### Saved entries
□ □ □ □ □ □ □

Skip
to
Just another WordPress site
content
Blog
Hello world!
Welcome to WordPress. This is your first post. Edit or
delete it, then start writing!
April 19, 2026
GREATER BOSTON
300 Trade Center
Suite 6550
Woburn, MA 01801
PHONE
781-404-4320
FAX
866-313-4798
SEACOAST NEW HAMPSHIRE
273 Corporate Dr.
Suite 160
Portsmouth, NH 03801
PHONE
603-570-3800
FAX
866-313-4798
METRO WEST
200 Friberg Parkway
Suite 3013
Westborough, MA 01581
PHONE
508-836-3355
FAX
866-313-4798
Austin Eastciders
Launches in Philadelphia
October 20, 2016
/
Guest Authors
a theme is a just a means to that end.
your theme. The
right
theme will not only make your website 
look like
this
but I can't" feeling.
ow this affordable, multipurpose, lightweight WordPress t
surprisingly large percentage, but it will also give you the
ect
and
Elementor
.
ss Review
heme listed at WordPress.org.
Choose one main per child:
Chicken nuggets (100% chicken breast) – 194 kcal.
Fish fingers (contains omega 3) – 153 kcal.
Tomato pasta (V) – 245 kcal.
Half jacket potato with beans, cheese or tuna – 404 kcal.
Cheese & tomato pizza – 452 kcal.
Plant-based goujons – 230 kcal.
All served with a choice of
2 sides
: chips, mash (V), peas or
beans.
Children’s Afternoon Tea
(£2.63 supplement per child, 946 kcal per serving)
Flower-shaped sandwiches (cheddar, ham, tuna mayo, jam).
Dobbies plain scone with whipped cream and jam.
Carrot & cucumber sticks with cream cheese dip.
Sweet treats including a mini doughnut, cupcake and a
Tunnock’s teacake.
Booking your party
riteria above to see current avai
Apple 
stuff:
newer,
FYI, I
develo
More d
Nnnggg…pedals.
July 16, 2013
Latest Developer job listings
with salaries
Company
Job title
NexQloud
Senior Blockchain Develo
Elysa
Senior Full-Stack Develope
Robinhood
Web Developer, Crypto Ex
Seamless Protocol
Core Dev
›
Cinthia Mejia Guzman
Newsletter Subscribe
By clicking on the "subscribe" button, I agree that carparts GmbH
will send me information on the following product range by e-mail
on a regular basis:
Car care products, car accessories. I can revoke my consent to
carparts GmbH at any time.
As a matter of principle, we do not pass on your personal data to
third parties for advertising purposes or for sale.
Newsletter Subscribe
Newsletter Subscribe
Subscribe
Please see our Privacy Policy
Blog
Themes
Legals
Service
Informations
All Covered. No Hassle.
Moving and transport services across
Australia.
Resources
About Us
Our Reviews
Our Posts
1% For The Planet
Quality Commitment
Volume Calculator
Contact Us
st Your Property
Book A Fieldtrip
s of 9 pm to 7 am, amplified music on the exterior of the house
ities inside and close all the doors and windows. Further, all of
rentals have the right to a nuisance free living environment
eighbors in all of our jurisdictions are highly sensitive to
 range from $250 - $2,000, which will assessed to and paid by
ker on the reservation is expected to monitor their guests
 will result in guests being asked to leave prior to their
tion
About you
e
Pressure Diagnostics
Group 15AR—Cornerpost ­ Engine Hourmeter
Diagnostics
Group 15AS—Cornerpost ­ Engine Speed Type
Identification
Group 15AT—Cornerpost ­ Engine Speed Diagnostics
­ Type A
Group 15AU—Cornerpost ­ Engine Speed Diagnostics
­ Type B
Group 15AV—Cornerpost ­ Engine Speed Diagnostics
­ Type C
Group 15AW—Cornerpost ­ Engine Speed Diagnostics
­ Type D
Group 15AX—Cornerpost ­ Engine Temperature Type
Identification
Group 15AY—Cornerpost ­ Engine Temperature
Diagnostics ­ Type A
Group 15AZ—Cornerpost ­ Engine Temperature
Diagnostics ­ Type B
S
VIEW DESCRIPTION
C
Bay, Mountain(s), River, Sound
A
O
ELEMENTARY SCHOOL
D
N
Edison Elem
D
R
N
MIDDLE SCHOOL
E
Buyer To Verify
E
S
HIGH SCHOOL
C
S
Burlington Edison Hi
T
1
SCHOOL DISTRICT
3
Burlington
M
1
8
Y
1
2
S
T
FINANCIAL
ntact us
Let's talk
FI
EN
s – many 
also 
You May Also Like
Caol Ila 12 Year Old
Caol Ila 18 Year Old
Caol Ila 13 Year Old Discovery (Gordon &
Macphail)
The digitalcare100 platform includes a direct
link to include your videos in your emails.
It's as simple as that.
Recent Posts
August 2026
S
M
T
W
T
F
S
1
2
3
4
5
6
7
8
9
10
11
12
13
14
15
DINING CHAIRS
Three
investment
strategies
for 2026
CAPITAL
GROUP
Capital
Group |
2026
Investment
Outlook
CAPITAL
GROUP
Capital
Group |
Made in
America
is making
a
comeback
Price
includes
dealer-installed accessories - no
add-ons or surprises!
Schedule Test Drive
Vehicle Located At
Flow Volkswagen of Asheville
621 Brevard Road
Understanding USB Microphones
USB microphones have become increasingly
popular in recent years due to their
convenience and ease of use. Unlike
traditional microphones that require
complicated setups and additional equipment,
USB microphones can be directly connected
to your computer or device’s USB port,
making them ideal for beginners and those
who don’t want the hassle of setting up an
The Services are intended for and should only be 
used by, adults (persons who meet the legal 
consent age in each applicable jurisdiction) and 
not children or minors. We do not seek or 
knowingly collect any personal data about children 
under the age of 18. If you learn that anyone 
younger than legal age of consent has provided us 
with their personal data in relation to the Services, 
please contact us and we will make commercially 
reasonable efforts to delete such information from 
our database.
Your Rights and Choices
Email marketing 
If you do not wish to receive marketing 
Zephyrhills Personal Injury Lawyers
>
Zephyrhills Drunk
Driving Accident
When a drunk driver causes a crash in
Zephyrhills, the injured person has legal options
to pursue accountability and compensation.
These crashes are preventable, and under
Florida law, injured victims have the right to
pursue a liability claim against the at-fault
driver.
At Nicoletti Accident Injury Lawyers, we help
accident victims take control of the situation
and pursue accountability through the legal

□ □ □ □ □ □ □

### Prompt
Working from the data above, extract solely the lines from the one containing "USB microphones have become increasingly" through the one containing "used by, adults (persons who meet the legal", exactly as they appear, both included.

### Your response
USB microphones have become increasingly
popular in recent years due to their
convenience and ease of use. Unlike
traditional microphones that require
complicated setups and additional equipment,
USB microphones can be directly connected
to your computer or device’s USB port,
making them ideal for beginners and those
who don’t want the hassle of setting up an
The Services are intended for and should only be 
used by, adults (persons who meet the legal 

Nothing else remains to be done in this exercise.